Benchmarking KPipe against the parallel-Kafka libraries you would actually pick
KPipe is a Java 25 Kafka consumer library that runs each record on a virtual thread. The pitch:
the performance of a hand-rolled KafkaConsumer + Thread.ofVirtual() loop, with the operational
stack already wired up. Lowest-pending-offset commits, retry, DLQ producer, backpressure with
hysteresis, circuit breaker, OTel metrics + tracing, batch sinks, Result<T> typed pipeline
outcomes, graceful shutdown.
Here’s what that pitch costs. KPipe is now benchmarked against three alternatives:
Confluent Parallel Consumer, Reactor Kafka, and a hand-rolled raw KafkaConsumer +
virtual-thread executor baseline. Three workload regimes, a real Kafka 4.2.0
broker via Testcontainers (not in-process), JMH-published scores with a GC profiler, and the raw
JSON committed alongside this post in benchmarks/results/.
KPipe matches raw Loom throughput at light workloads and beats it under blocking work —
within 3–6% of raw at workMicros=0..100, and ~16% ahead of raw at workMicros=1000. KPipe
drops about 11% across the full 0 → 1000 µs sweep.
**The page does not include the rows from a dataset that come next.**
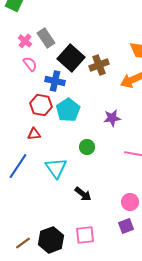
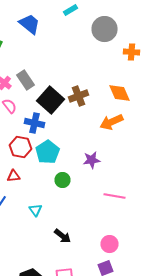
brown cross: (99, 65) -> (78, 96), moved
green circle: (87, 147) -> (62, 180), moved
cyan triangle: (56, 168) -> (36, 210), size x0.6

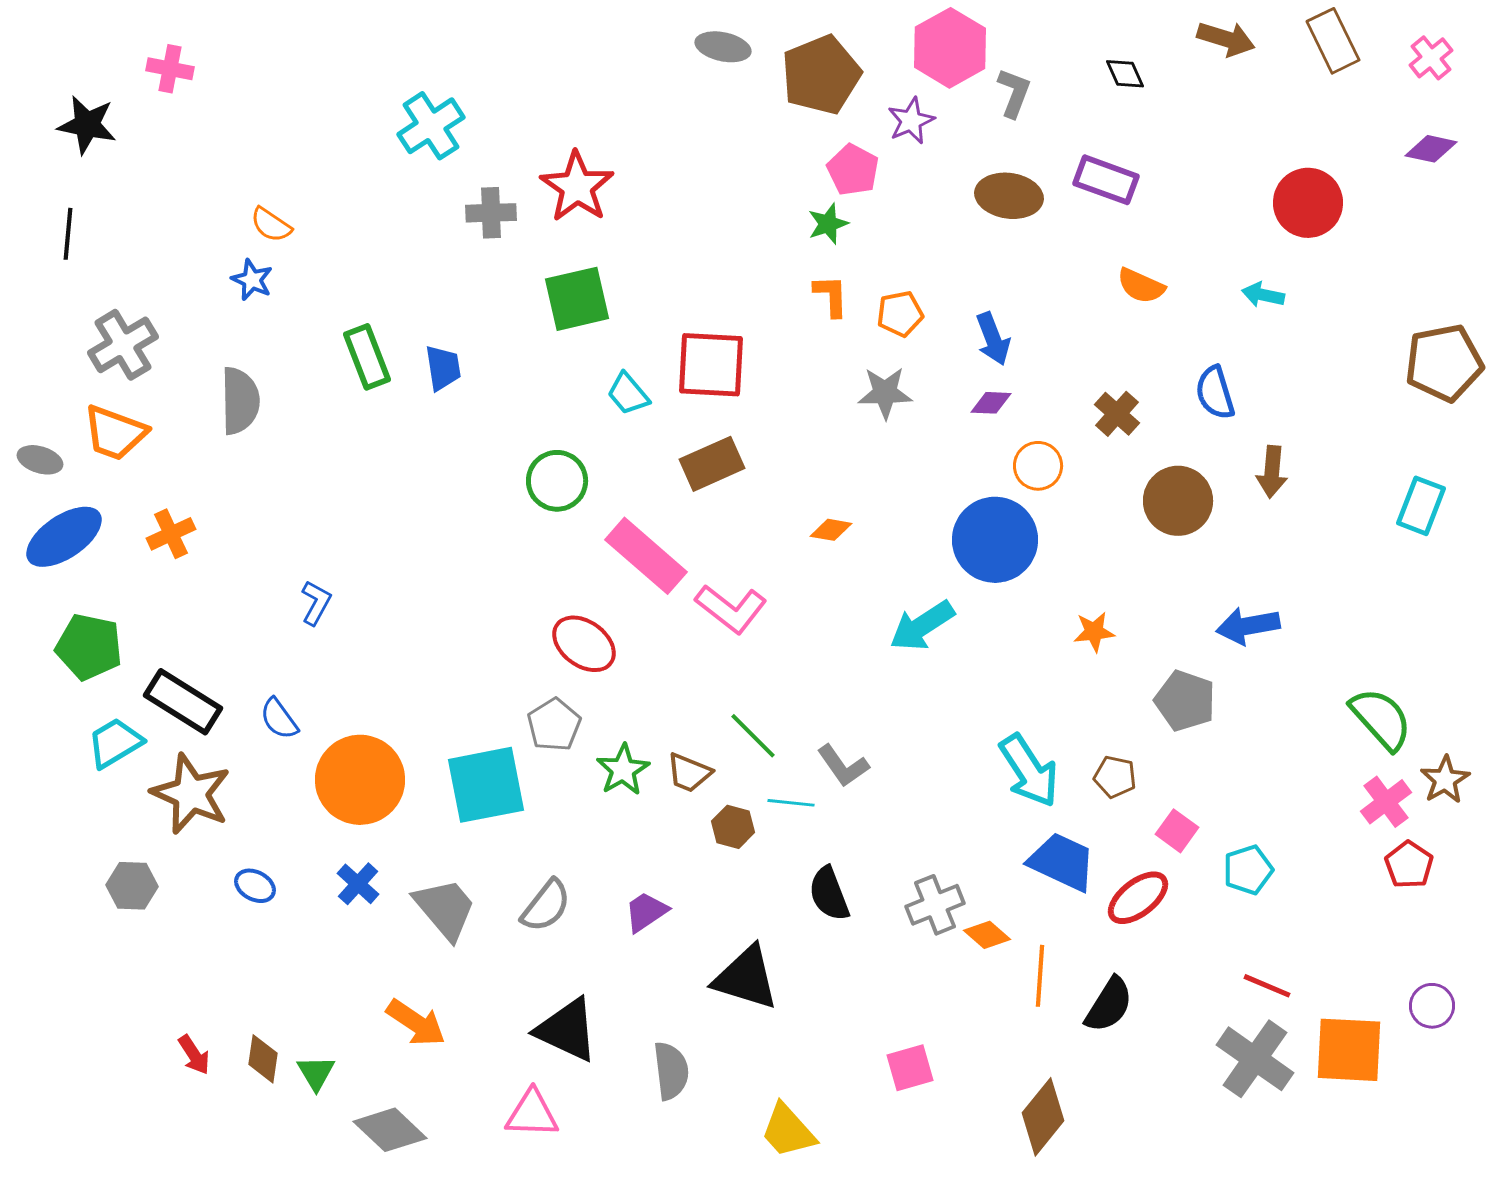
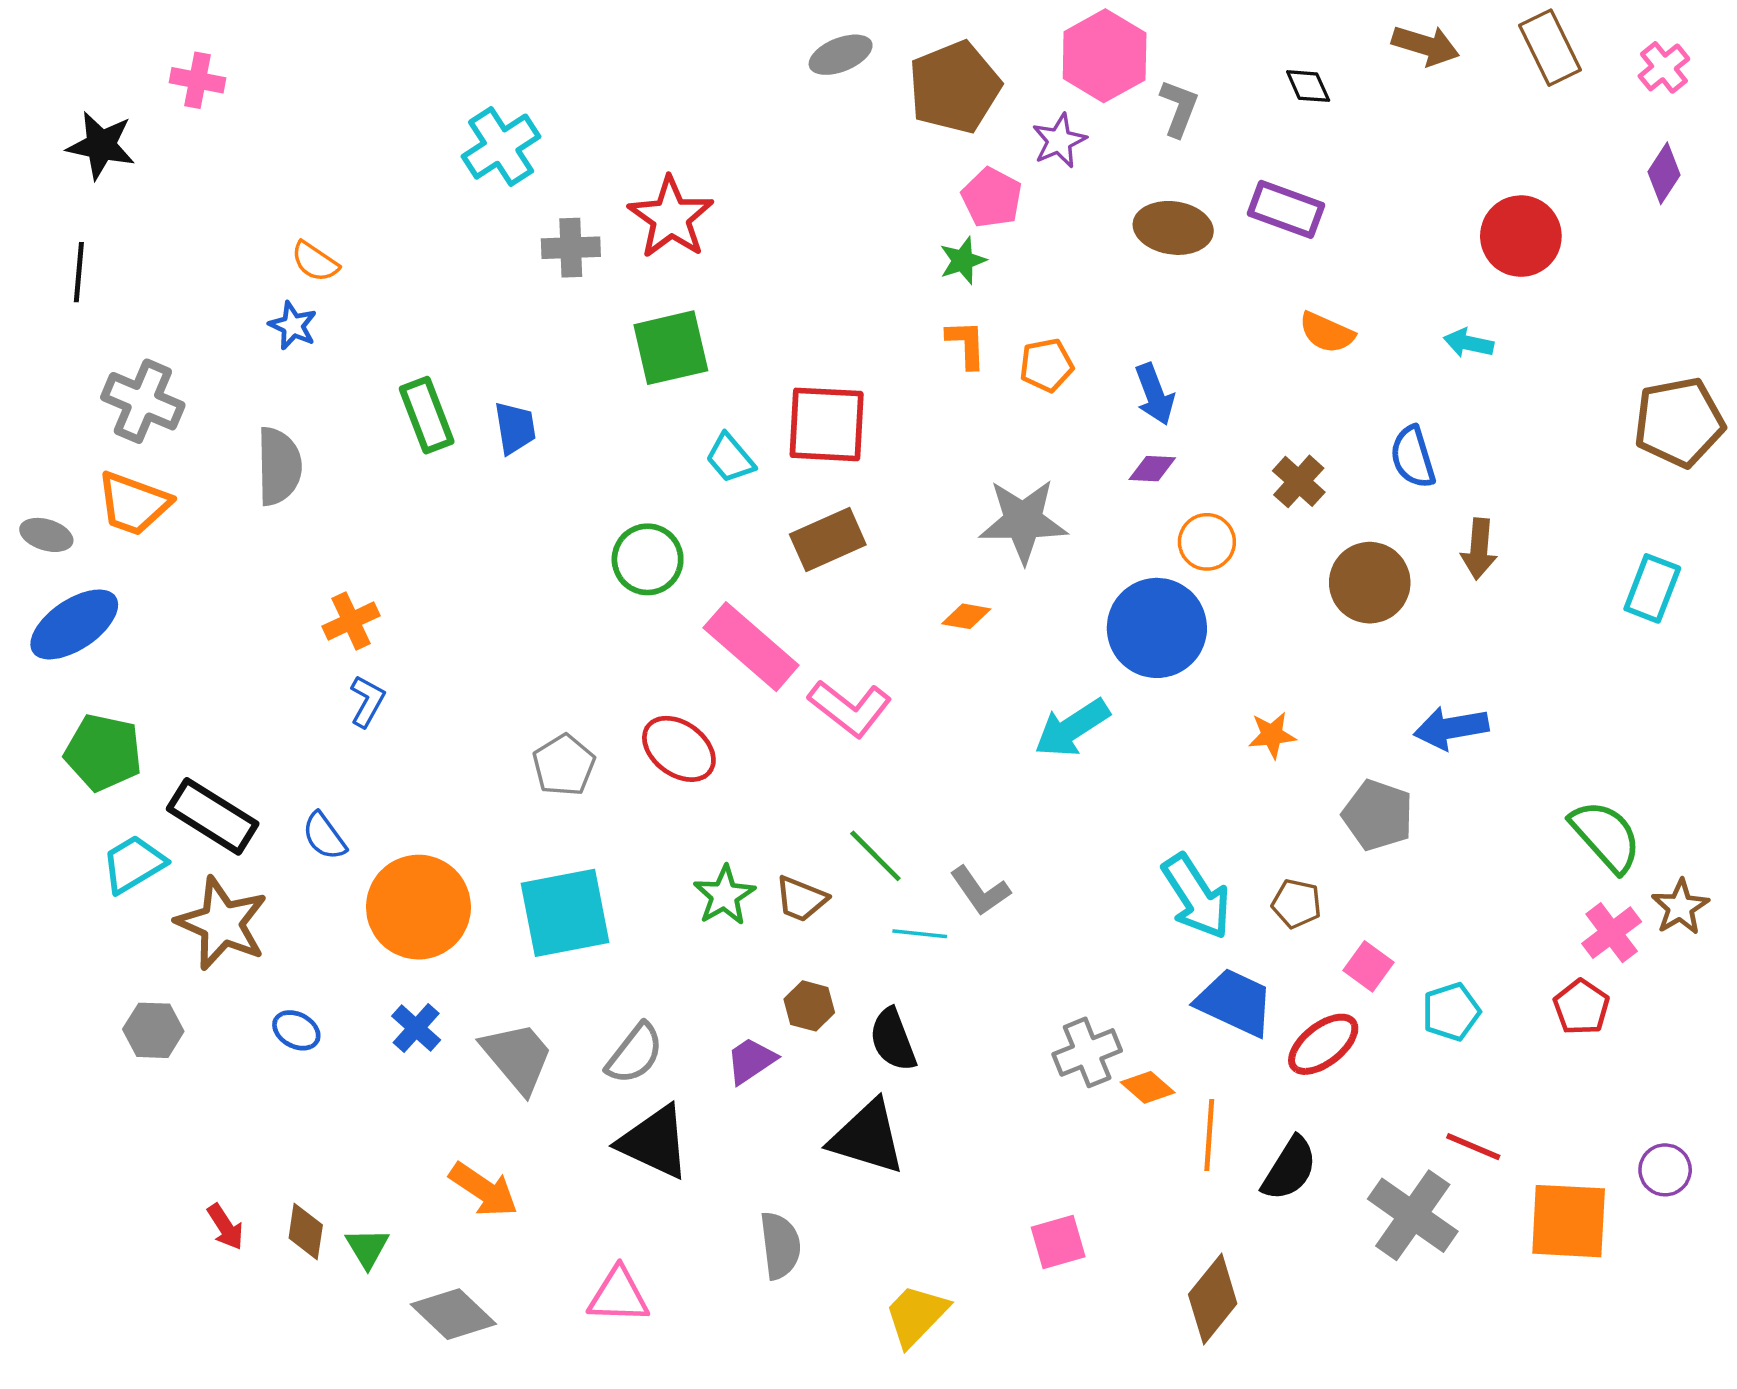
gray ellipse: (723, 47) -> (841, 55), turned -34
purple diamond: (1431, 149) -> (1664, 173), turned -69
gray cross: (123, 345) -> (143, 401), turned -36
gray star: (885, 393) -> (1023, 521), moved, size x1.4
orange cross: (171, 534) -> (351, 621), moved
gray pentagon: (554, 725) -> (564, 765), moved
brown hexagon: (733, 827) -> (809, 1006), moved
red pentagon: (1409, 865) -> (1581, 1007), moved
black semicircle: (829, 894) -> (893, 1040), moved
black triangle: (567, 1030) -> (655, 1142), moved
gray cross: (1255, 1059) -> (1413, 1215), moved
yellow trapezoid: (788, 1131) -> (916, 1315), turned 86

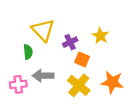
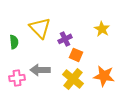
yellow star: (100, 36) -> (102, 29), moved
green semicircle: (28, 52) -> (14, 42), moved

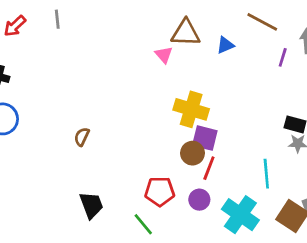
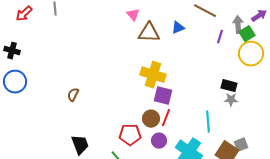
brown triangle: (186, 33) -> (149, 33), moved
pink triangle: (164, 55) -> (133, 15), moved
brown circle: (193, 153) -> (151, 119), moved

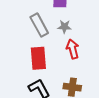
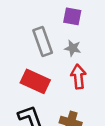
red rectangle: (38, 58) -> (35, 81), turned -70

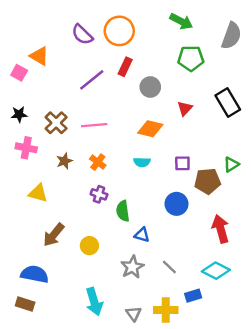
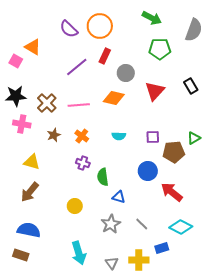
black rectangle: (228, 102) -> (191, 86), size x0.7
red triangle: (185, 108) -> (155, 91), size x1.5
black star: (19, 114) -> (16, 96), size x1.5
orange diamond: (150, 129) -> (114, 98), moved
red arrow: (221, 229) -> (172, 192), moved, turned -35
brown arrow: (54, 235) -> (30, 192), moved

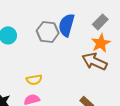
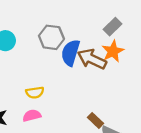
blue semicircle: (67, 25) -> (70, 53), moved
brown arrow: (95, 62) -> (92, 59), moved

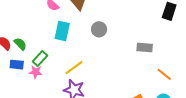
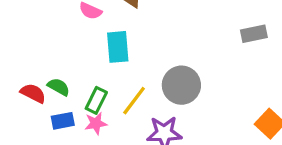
gray circle: (99, 29) -> (181, 85), moved, size x1.5
yellow line: (74, 68) -> (134, 101), moved

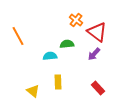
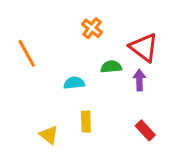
orange cross: (76, 20) -> (92, 28), moved
green semicircle: (67, 44) -> (111, 67), moved
purple arrow: (94, 54) -> (139, 80), turned 136

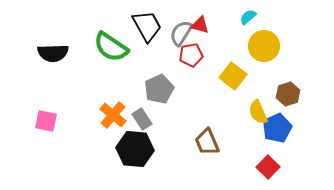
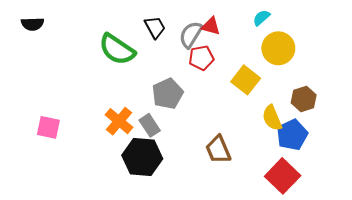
black trapezoid: (147, 26) -> (155, 27), size x0.7
black semicircle: (53, 53) -> (33, 24), moved, size x0.7
red square: (268, 167) -> (283, 176), size x1.4

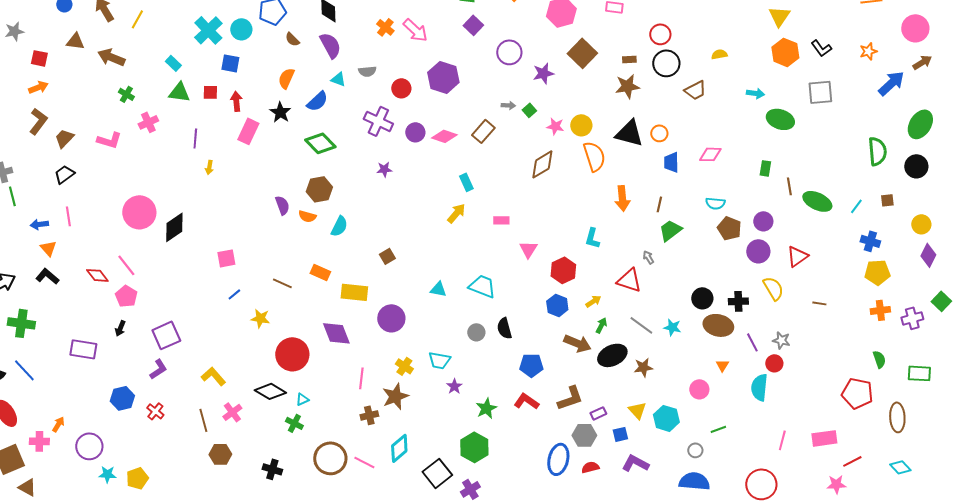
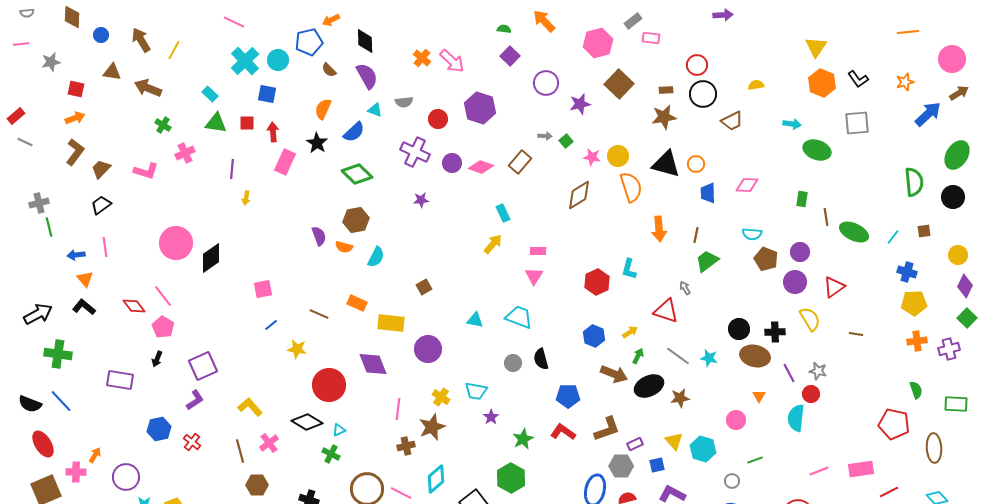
pink triangle: (528, 249) -> (534, 276), moved
red hexagon: (563, 270) -> (597, 282), moved
green square: (941, 301) -> (967, 318), moved
pink line: (782, 440) -> (819, 471), turned 54

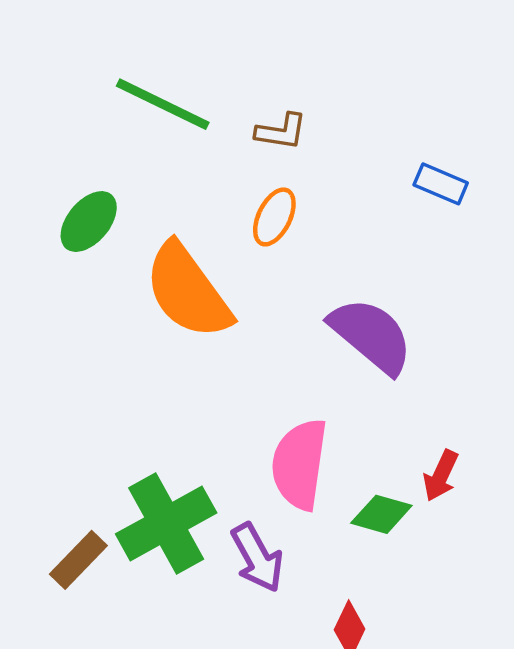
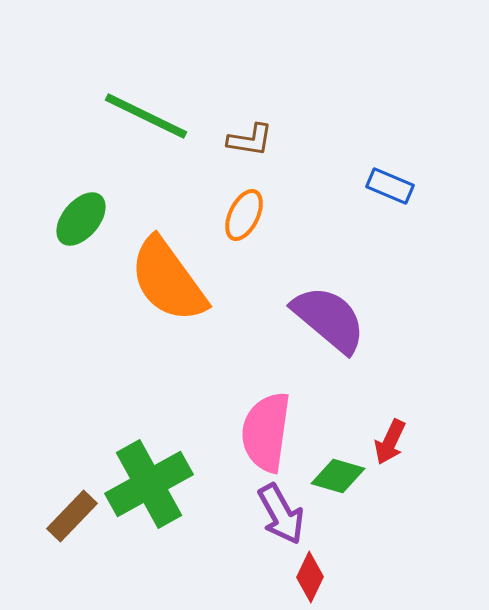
purple arrow: (257, 558) -> (281, 514), moved

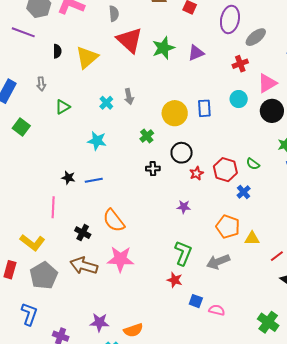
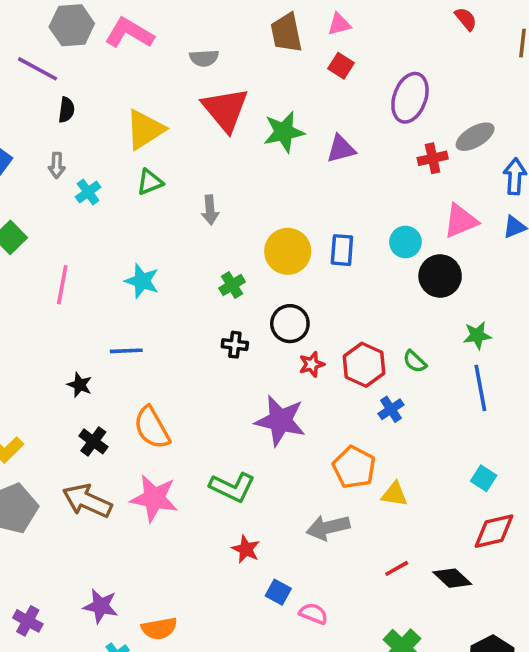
gray semicircle: (114, 14) -> (204, 58), turned 84
gray ellipse: (256, 37) -> (475, 137), moved
black semicircle: (57, 51) -> (66, 110), moved
red cross: (240, 64) -> (433, 158), moved
cyan cross: (106, 103) -> (88, 192), moved
green triangle: (63, 107) -> (150, 182), moved
black circle: (272, 111) -> (440, 276), moved
black star: (68, 178) -> (80, 385), moved
pink line: (53, 207) -> (62, 285), moved
purple star: (184, 207) -> (280, 421), size x2.0
green L-shape: (183, 253) -> (232, 487), moved, turned 85
red line: (277, 256) -> (397, 568), moved

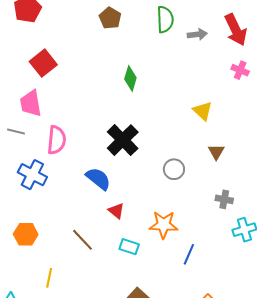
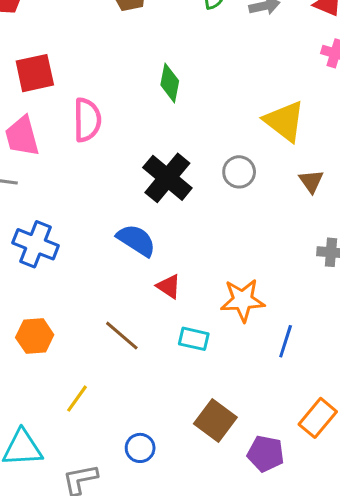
red square: (43, 63) -> (35, 73), turned 32
yellow triangle: (203, 111) -> (284, 121), size x1.4
pink semicircle: (57, 140) -> (87, 120), moved
gray circle: (174, 169) -> (239, 172), moved
yellow line: (49, 278) -> (77, 399), turned 30

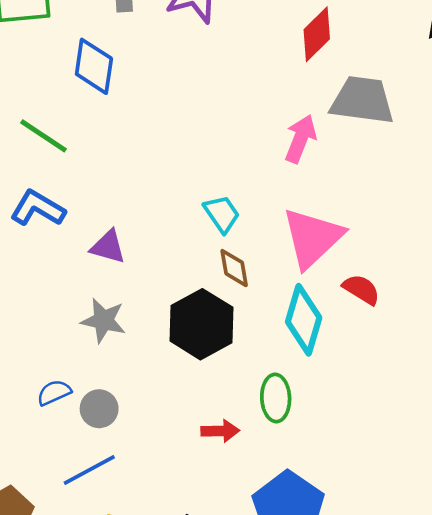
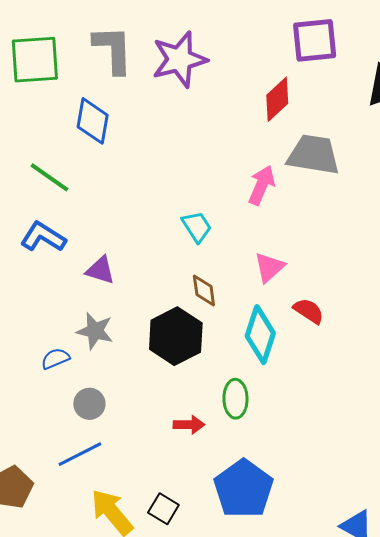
cyan trapezoid: (222, 214) -> (197, 227), moved
pink triangle: (312, 238) -> (269, 267), size x0.6
blue semicircle: (54, 393) -> (55, 359), moved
Confluent drops 38%. Reactor Kafka drops 94%.
The rest of this post is the numbers, the methodology, the saga of getting Reactor onto the bench
at all, and an honest note on between-run variance.
Headline
Records / second, higher is better. workMicros is per-record simulated work via
LockSupport.parkNanos. 0 µs is pure framework overhead, 100 µs is local enrichment, and 1000 µs
is a blocking I/O round trip. All four runtimes run against the same Testcontainers-managed Kafka
4.2.0 broker, same 25,000-record seed, same eight partitions, two JMH forks × five measurement
iterations. Source numbers in benchmarks/results/2026-05-24.json.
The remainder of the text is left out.